Microprocessors: The World’s Tiniest Micromanagers

July 23, 2020

A computer’s processor performs the way it sounds – taking in information and processing it. A processor functions as the brain of a computer by relaying instructions to other components. A microprocessor is simply a processor that fits on a microchip. Microprocessors execute instructions in a variety of formats, like data, audio and video. They are used in electronic devices, such as tablets and smart phones, and are employed across a multitude of industries, including health, automotive, weather forecasting, communications and defense.

Characteristics of a Microprocessor

A microprocessor can execute a certain set of commands, called instruction sets. These instructions involve data transfers, arithmetic and logical computations, control flow and input and output (I/O) control.

Every microprocessor contains an internal clock that regulates how quickly it executes instructions. This clock also synchronizes the processor with other components within an electronic device. Clock speeds are measured in MHz or GHz, which stand for millions or billions of electromagnetic wave frequencies per second.

Word size is the number of bits (a measurement of computer data) a microprocessor can process at once. The first microprocessor (Intel 4004) was a 4-bit processor. Each generation of microprocessor since has increased in word size. Most microprocessors used today have a 32-bit or 64-bit architecture.

How Does a Microprocessor Work?

A microprocessor receives instructions from a computer’s memory, which comes in two parts. Read only memory (ROM) contains a fixed set of instructions that cannot be added to or altered.

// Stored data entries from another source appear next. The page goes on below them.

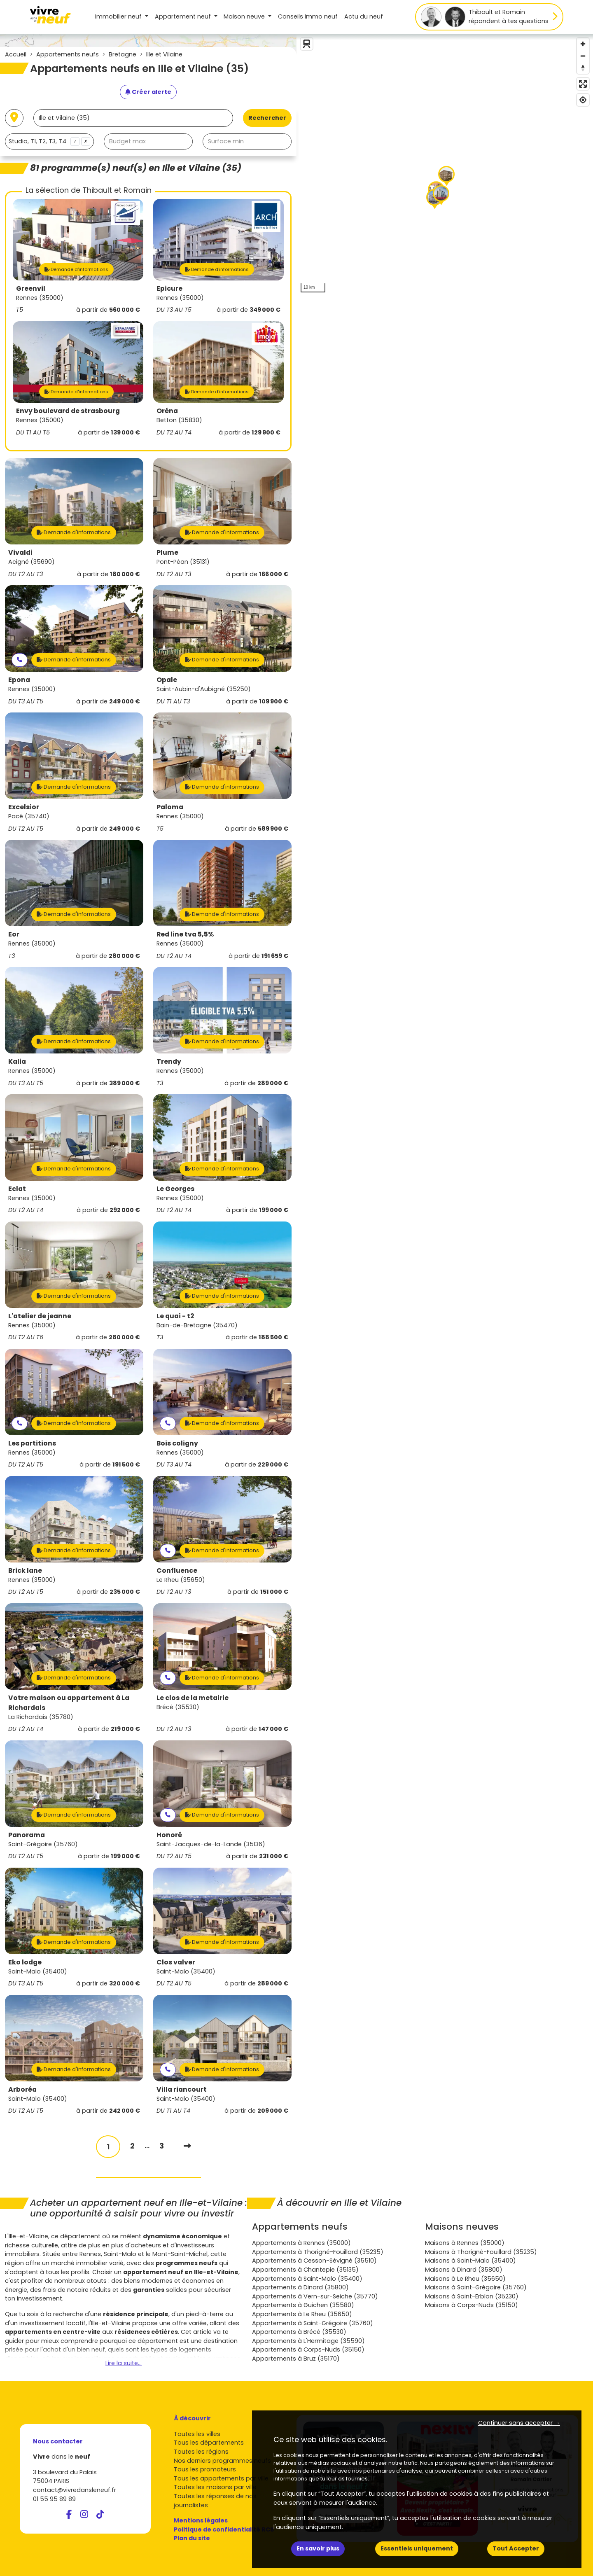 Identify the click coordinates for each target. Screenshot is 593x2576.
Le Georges (175, 1188)
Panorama (26, 1835)
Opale (166, 679)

ROM stores data when power to a device is turned off. Random access memory (RAM) can be both read from and written to. However, it only stores data while power is supplied. Without power, RAM forgets all instructions. Upon device start up, a microprocessor pulls instructions first from ROM. Then it will send data and perform further instructions from RAM.

The system bus allows communication between memory, microprocessor and external I/O. The system bus contains different sets of wires that perform different data transfers. The data bus carries data, the address bus carries the address of a memory location or I/O port and the control bus carries clock, interrupt and ready signals.

Connected to the bus system are four blocks known as the register array that allow for the temporary storage and retrieval of data, instructions and commands. This is a quicker process than storing or retrieving such information from memory. One of these registers is the Arithmetic Logic Unit (ALU), which performs mathematical calculations when necessary.

The final part of a microprocessor is the control unit, which acts as a brain within the brain. While the processor pilots the electronic device, the control unit governs the inner workings of the microprocessor and supervises instruction execution.

The Future of Microprocessors

Intel believes the future of microprocessors lies in neuromorphic computing – technology that mimics how the brain grows. The prototype chip Loihi currently contains up to 100 million artificial neurons and creates its own pathways as it learns. Recently, the chip taught itself to identify hazardous materials by smell, showcasing deep learning capabilities that are faster and more efficient than traditional microprocessors.

Currently, microprocessors are made from silicon, but the material has limitations. Researchers are looking for materials that could be made thinner, more flexible and have a higher critical electric field strength threshold. Such breakthroughs could have wide implications for many other electronic devices, too.